Supermarkets have gobbled up the meal-kit idea and made it their own. Instead of enrolling customers in a weekly menu of meals, these companies offer in-store kits on a day-by-day basis. Albertsons, an American supermarket firm that bought a subscription-based meal-kit company called Plated in September, announced last week that Plated’s products will be available in hundreds of its stores this year. Walmart will soon do the same with its own kits in 2,000 of its stores. Amazon and Weight Watchers, a weight-loss brand, have a slice of the $2bn market, too.

The subscription services can boast legions of youthful, time-starved fans, many of whom like the convenience of home delivery and the niche products, such as organic vegetables. But in-store meal kits sidestep subscription-based brands’ biggest problems; retention and acquisition. HelloFresh doubled its customers to 890,000 last year, as well as the number of delivered meals to 20m, but 90% of its American clients defect after a year, says Second Measure, an analytics firm.

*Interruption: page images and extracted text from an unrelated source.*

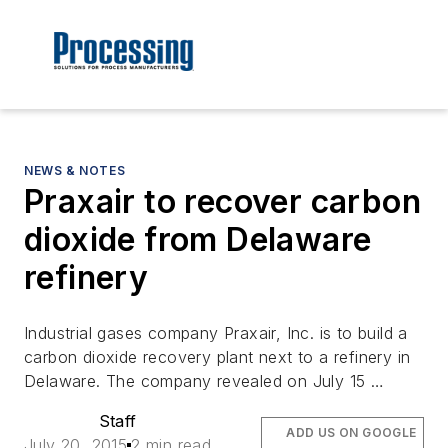
NEWS & NOTES
Praxair to recover carbon
dioxide from Delaware
refinery
Industrial gases company Praxair, Inc. is to build a
carbon dioxide recovery plant next to a refinery in
Delaware. The company revealed on July 15 …
Staff
ADD US ON GOOGLE
July 20, 2015
2 min read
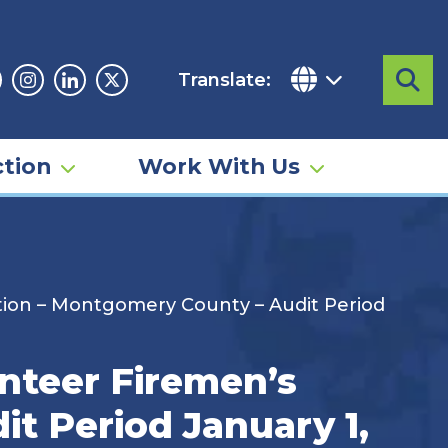
Translate:
Sea
acebook
Instagram
Linkedin
Twitter
tion
Work With Us
tion – Montgomery County – Audit Period
nteer Firemen’s
t Period January 1,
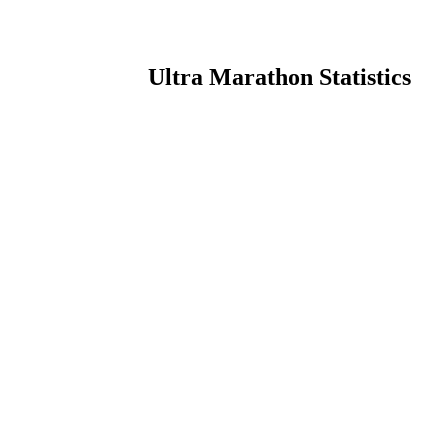
Ultra Marathon Statistics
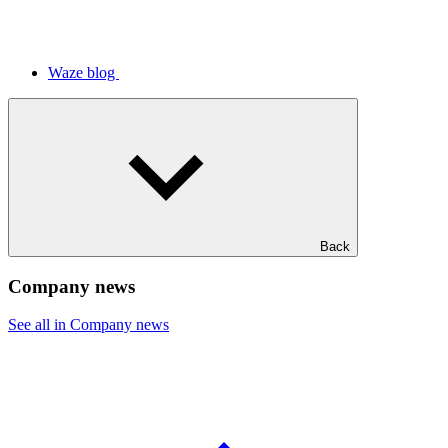
Waze blog
Back
Company news
See all in Company news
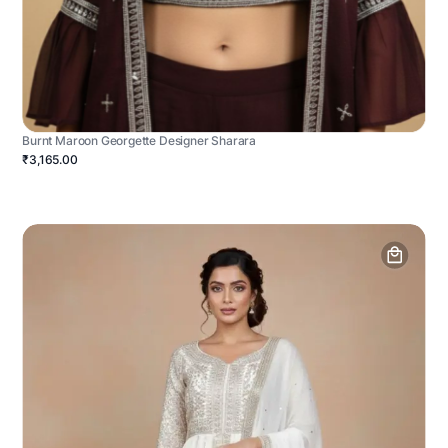
Burnt Maroon Georgette Designer Sharara
₹3,165.00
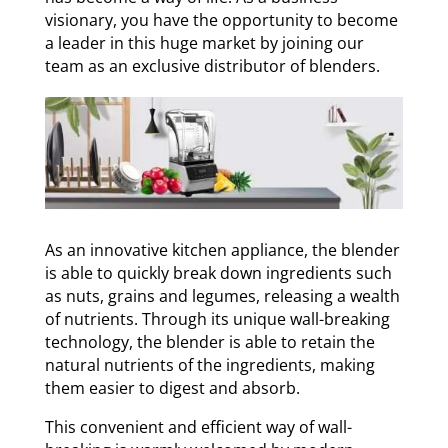
visionary, you have the opportunity to become
a leader in this huge market by joining our
team as an exclusive distributor of blenders.
As an innovative kitchen appliance, the blender
is able to quickly break down ingredients such
as nuts, grains and legumes, releasing a wealth
of nutrients. Through its unique wall-breaking
technology, the blender is able to retain the
natural nutrients of the ingredients, making
them easier to digest and absorb.
This convenient and efficient way of wall-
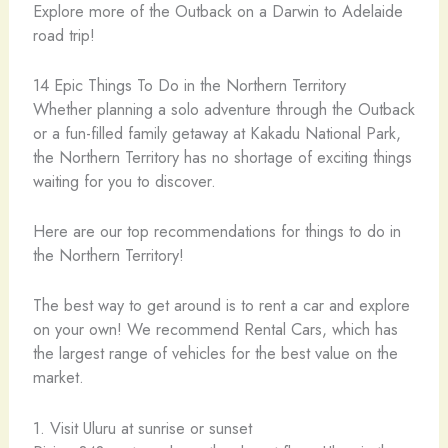
Explore more of the Outback on a Darwin to Adelaide
road trip!
14 Epic Things To Do in the Northern Territory
Whether planning a solo adventure through the Outback
or a fun-filled family getaway at Kakadu National Park,
the Northern Territory has no shortage of exciting things
waiting for you to discover.
Here are our top recommendations for things to do in
the Northern Territory!
The best way to get around is to rent a car and explore
on your own! We recommend Rental Cars, which has
the largest range of vehicles for the best value on the
market.
1. Visit Uluru at sunrise or sunset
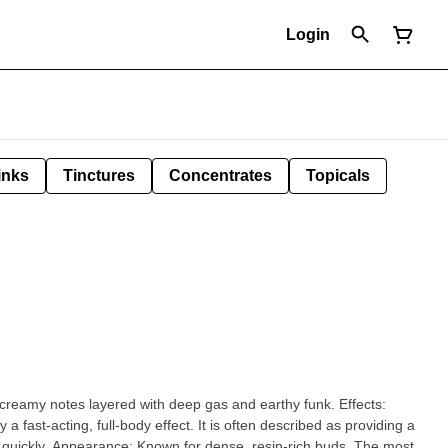
Login
inks
Tinctures
Concentrates
Topicals
eamy notes layered with deep gas and earthy funk. Effects:
a fast-acting, full-body effect. It is often described as providing a
-rich buds. The most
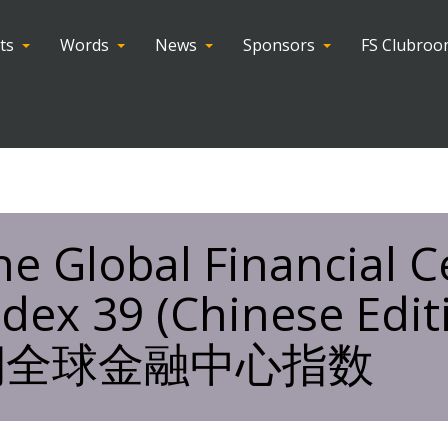
ts
Words
News
Sponsors
FS Clubro
he Global Financial C
ndex 39 (Chinese Edi
期全球金融中心指数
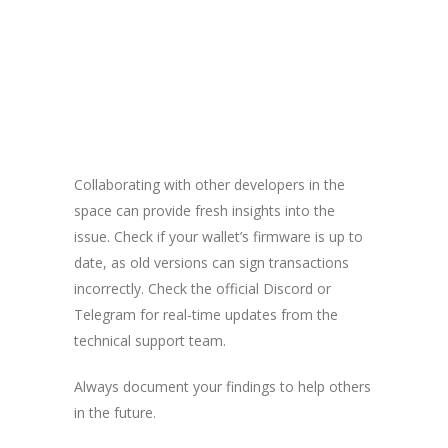
Collaborating with other developers in the
space can provide fresh insights into the
issue. Check if your wallet’s firmware is up to
date, as old versions can sign transactions
incorrectly. Check the official Discord or
Telegram for real-time updates from the
technical support team.
Always document your findings to help others
in the future.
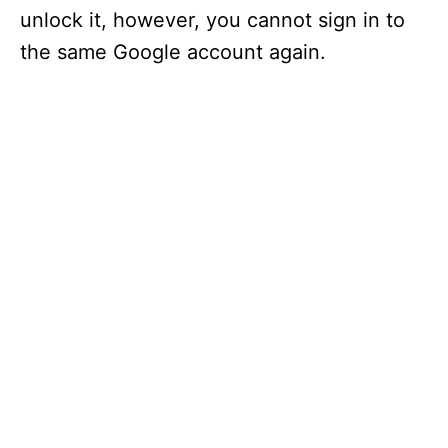
unlock it, however, you cannot sign in to
the same Google account again.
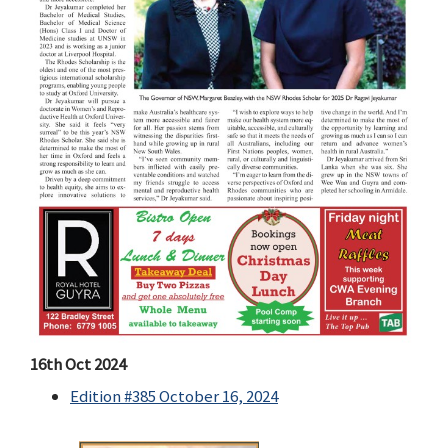
16th Oct 2024
Edition #385 October 16, 2024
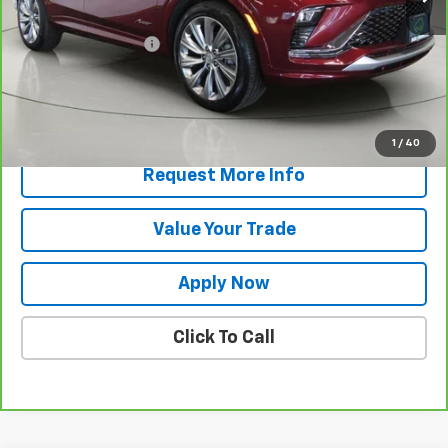
Retail Price
$26,632
Documentation Fee
$175
Net Price After Dealer Fees
$26,807
View & Buy
1
/
40
Request More Info
Value Your Trade
Apply Now
Click To Call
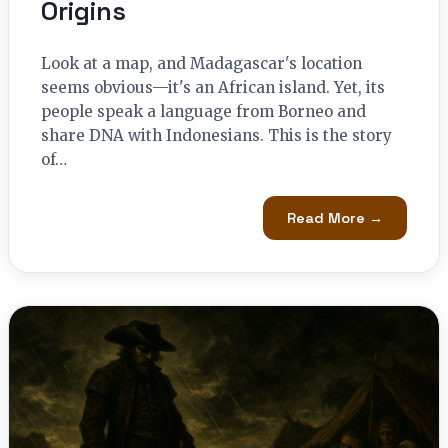
Origins
Look at a map, and Madagascar's location
seems obvious—it's an African island. Yet, its
people speak a language from Borneo and
share DNA with Indonesians. This is the story
of…
Read More →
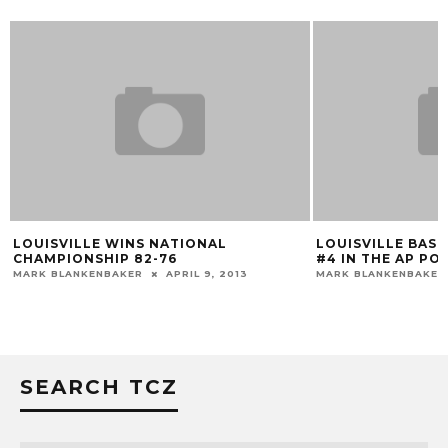
LOUISVILLE WINS NATIONAL
LOUISVILLE BAS
CHAMPIONSHIP 82-76
#4 IN THE AP PO
MARK BLANKENBAKER
APRIL 9, 2013
MARK BLANKENBAKER
SEARCH TCZ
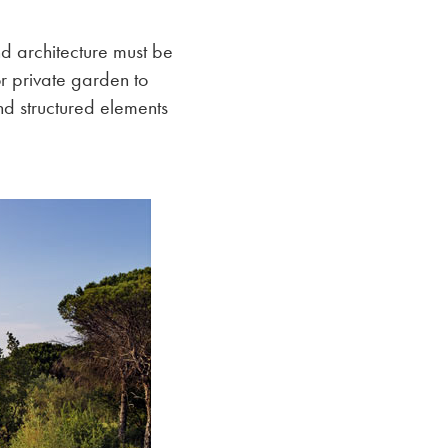
nd architecture must be
r private garden to
d structured elements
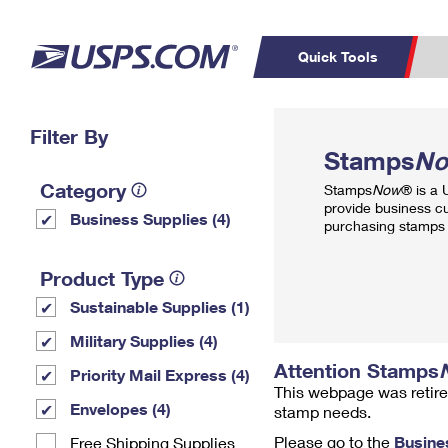
Quick Tools
Top Searches
Filter By
PO BOXES
C
Stamps
N
PASSPORTS
FREE BOXES
Track a Package
Inf
Category
Stamps
Now
® is a
P
Del
provide business c
Business Supplies (4)
purchasing stamps 
L
Product Type
Sustainable Supplies (1)
P
Schedule a
Calcula
Military Supplies (4)
Pickup
Attention Stamps
Priority Mail Express (4)
This webpage was retire
Envelopes (4)
stamp needs.
Please go to the
Busine
Free Shipping Supplies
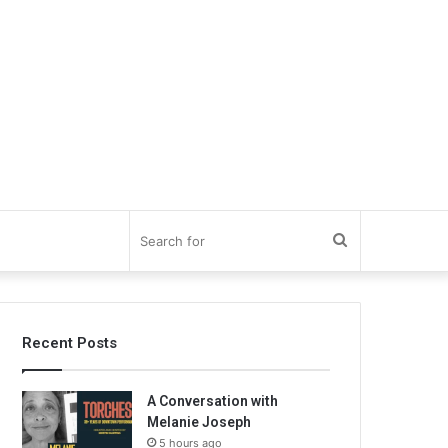
Search
for
Recent Posts
A Conversation with
Melanie Joseph
5 hours ago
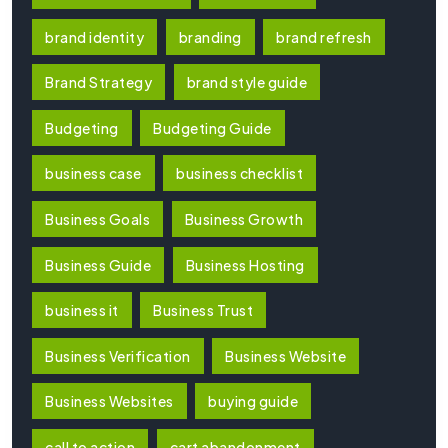
brand identity
branding
brand refresh
Brand Strategy
brand style guide
Budgeting
Budgeting Guide
business case
business checklist
Business Goals
Business Growth
Business Guide
Business Hosting
business it
Business Trust
Business Verification
Business Website
Business Websites
buying guide
call to action
cart abandonment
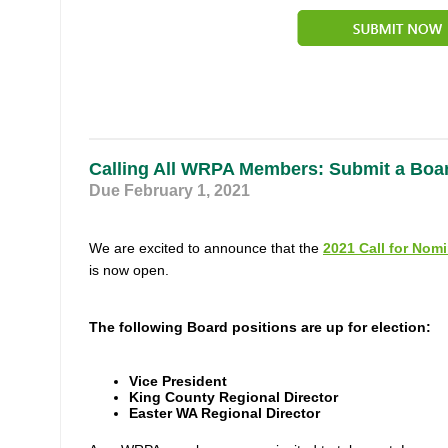
Calling All WRPA Members: Submit a Boa
Due February 1, 2021
We are excited to announce that the
2021 Call for Nom
is now open.
The following Board positions are up for election:
Vice President
King County Regional Director
Easter WA Regional Director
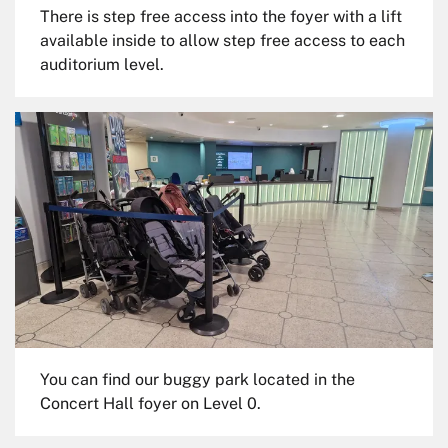
There is step free access into the foyer with a lift
available inside to allow step free access to each
auditorium level.
You can find our buggy park located in the
Concert Hall foyer on Level 0.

Cost deters many, as does the grind of sticking to a dinner schedule made days in advance. Blue Apron loses customers nearly as fast as HelloFresh; bungled orders due to glitches at its new fulfilment centre last year made matters worse. At its peak it boasted 1m subscribers. Its client list shrank by 15% in 2017.

When the firms sign up new customers, the cost to acquire them is exorbitant. Daniel McCarthy of Emory University finds that Blue Apron loses money on more than two-thirds of the customers it brings in. Like Blue Apron, HelloFresh is not profitable and spends a lot on marketing and promotional discounts to acquire subscribers. Mr McCarthy estimates that each new client costs the company $94; Blue Apron shells out $84.

Supermarkets already have the footfall to minimise such costs. And because of their existing supply chains, they do not incur the same cost for ingredients as the subscription-based services, nor do they have delivery charges. What they lack in novelty value, they can make up for with variety.

Blue Apron and HelloFresh are refusing to bow to the pressure. In March Blue Apron said it plans to sell its kits at selected American retailers this year. But such a large pivot, says Mark Mahaney of RBC Capital Markets, an investment bank, is disconcerting. If even the biggest brand cannot stick to the subscription model, the smaller ones may be in for the chop.